Implications and Future Research

VoxelMorph's approach has significant implications for medical image processing pipelines. It offers a way to streamline the registration process, making it feasible to handle large datasets efficiently—an essential capability for population studies and large-scale medical analyses.

The practical benefits include:

  • Scalability: Ability to process medical scans quickly, facilitating large-scale analyses.
  • Flexibility: Application across various medical imaging tasks, irrespective of the specific anatomy or imaging modality.
  • Enhanced Accuracy: Potential for improved registration accuracy using auxiliary data without the need for ground truth deformable fields.
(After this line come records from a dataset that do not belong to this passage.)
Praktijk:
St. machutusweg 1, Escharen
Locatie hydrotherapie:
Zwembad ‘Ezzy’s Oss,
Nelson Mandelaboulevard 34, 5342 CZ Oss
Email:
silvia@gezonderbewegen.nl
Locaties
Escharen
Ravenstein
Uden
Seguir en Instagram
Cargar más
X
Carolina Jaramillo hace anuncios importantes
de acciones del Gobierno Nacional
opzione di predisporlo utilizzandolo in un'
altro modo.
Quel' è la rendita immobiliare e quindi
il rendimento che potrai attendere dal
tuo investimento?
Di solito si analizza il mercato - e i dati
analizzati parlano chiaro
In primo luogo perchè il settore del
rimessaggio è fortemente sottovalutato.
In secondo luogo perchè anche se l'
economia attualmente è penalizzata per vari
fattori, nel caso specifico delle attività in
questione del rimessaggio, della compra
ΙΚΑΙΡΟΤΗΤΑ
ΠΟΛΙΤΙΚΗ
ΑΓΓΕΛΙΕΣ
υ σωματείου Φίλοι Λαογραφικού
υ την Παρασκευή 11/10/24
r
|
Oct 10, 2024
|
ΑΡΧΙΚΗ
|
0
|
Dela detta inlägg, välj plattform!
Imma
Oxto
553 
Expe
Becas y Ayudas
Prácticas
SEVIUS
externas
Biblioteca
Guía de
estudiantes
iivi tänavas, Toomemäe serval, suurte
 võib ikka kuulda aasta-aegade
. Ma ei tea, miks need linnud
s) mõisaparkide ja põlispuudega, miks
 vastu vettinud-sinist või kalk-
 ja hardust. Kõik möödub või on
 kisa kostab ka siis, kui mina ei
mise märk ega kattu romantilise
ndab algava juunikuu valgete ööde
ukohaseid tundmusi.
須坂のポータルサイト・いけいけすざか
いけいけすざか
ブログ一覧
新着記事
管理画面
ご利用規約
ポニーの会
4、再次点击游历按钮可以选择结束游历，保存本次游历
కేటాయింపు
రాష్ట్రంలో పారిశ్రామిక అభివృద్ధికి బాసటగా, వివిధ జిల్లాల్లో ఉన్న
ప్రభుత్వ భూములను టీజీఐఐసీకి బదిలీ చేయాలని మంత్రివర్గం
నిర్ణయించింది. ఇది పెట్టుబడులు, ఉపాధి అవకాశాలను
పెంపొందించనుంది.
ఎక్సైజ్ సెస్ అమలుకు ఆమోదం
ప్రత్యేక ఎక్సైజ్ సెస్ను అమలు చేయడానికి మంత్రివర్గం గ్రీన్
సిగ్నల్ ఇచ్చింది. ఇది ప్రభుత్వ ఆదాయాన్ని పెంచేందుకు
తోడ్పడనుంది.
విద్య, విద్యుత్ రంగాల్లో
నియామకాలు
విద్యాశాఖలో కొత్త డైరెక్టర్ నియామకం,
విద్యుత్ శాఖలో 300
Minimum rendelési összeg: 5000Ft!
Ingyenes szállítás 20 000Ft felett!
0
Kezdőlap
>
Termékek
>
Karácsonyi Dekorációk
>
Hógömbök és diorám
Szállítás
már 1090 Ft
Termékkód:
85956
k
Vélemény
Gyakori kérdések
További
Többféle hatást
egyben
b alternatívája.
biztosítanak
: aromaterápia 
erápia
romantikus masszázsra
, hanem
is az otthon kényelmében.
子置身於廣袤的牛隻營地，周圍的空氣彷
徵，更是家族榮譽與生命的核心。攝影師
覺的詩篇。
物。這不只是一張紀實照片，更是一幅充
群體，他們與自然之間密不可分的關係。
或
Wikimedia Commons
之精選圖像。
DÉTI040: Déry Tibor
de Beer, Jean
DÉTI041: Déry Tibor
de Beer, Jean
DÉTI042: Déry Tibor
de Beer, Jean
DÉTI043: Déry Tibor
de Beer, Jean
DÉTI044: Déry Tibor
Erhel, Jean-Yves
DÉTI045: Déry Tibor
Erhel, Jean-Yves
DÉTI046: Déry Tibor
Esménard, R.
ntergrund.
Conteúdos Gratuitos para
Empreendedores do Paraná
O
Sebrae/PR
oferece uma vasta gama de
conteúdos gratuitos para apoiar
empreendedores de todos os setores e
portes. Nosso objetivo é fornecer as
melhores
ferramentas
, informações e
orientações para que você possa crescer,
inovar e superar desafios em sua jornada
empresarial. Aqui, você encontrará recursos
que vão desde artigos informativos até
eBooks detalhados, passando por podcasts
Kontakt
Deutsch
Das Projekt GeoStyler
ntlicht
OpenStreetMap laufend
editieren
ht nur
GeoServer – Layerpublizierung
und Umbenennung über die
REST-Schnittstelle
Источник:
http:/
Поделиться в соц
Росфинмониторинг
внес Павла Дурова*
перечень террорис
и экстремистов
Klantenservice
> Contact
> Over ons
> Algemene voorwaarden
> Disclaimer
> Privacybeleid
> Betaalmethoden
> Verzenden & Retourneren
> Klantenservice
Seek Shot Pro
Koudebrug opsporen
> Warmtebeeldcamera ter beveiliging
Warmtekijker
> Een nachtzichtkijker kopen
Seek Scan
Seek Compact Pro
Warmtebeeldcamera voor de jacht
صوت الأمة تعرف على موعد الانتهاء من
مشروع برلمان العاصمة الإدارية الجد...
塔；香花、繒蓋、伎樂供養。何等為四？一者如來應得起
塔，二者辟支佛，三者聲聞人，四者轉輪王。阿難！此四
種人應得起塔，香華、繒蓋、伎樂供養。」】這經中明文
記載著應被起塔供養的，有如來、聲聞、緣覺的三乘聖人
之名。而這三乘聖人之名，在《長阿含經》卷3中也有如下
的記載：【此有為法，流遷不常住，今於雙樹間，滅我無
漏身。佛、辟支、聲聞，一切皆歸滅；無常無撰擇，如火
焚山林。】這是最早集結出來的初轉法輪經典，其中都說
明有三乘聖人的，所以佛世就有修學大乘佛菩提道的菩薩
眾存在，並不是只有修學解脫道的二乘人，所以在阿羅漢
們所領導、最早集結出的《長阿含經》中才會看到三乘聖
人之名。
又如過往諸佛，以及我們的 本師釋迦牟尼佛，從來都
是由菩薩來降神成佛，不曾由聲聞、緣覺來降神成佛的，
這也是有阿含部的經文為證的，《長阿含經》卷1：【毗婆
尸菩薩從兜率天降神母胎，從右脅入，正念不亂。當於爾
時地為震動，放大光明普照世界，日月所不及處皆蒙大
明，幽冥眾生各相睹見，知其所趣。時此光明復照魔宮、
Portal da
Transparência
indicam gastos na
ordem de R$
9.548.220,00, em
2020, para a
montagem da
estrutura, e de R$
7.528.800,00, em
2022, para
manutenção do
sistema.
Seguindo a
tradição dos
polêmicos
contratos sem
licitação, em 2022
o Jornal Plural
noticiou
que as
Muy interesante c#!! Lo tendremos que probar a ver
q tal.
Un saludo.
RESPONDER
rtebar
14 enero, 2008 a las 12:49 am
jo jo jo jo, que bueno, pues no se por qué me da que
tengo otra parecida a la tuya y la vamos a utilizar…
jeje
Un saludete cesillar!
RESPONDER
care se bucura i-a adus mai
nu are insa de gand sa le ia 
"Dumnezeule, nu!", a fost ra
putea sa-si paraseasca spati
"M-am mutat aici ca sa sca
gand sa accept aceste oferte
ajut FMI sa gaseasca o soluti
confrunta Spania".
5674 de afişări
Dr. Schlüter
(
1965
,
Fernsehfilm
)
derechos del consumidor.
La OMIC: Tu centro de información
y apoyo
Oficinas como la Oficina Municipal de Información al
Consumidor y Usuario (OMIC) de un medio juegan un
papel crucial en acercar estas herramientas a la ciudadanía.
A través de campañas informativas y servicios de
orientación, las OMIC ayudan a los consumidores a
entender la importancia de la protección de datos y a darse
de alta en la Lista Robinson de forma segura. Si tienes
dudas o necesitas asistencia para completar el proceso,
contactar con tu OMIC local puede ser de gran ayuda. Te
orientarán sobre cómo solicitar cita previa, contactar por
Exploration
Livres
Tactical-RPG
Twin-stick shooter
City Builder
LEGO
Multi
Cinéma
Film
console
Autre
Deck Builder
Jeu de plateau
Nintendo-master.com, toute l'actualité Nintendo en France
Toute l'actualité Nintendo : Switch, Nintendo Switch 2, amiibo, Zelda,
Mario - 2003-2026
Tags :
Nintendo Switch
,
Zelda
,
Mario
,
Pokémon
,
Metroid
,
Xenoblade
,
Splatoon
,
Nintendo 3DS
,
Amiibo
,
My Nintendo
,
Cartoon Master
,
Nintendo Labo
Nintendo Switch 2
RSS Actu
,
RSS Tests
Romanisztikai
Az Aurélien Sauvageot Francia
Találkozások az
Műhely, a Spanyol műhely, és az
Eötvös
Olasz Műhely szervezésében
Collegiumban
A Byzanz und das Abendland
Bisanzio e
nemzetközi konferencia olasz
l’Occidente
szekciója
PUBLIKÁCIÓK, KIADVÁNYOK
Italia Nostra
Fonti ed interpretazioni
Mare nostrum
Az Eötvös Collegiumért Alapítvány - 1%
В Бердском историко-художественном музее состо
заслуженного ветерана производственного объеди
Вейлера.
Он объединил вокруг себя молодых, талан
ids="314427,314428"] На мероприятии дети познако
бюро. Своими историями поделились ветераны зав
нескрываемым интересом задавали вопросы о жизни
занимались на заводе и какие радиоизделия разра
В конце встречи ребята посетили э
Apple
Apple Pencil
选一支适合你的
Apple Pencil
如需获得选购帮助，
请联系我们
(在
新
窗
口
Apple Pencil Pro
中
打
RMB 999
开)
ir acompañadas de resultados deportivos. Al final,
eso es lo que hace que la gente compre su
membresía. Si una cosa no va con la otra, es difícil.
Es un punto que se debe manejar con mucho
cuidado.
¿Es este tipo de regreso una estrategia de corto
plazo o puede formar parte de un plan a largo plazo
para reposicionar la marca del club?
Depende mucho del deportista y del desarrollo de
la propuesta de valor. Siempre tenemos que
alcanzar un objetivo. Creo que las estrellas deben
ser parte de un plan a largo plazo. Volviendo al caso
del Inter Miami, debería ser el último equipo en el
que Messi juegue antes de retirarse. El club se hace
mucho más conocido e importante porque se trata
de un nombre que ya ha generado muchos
Future research could explore extending VoxelMorph's approach to multi-modal registrations, incorporating diffeomorphic constraints to ensure topological regularity and leveraging more advanced network architectures potentially augmented by attention mechanisms or recurrent connections for iterative refinement.

Conclusion

VoxelMorph represents a significant advancement in the field of medical image registration, providing a powerful, efficient, and flexible framework for deformable image alignment. Its capacity to integrate auxiliary data and perform rapid, accurate registrations sets a new standard for the development of neural network-based medical image registration tools. The approach demonstrates that global function optimization can nearly match instance-specific optimization, promising smoother, more generalizable deformable registrations and paving the way for wide-ranging applications in medical imaging.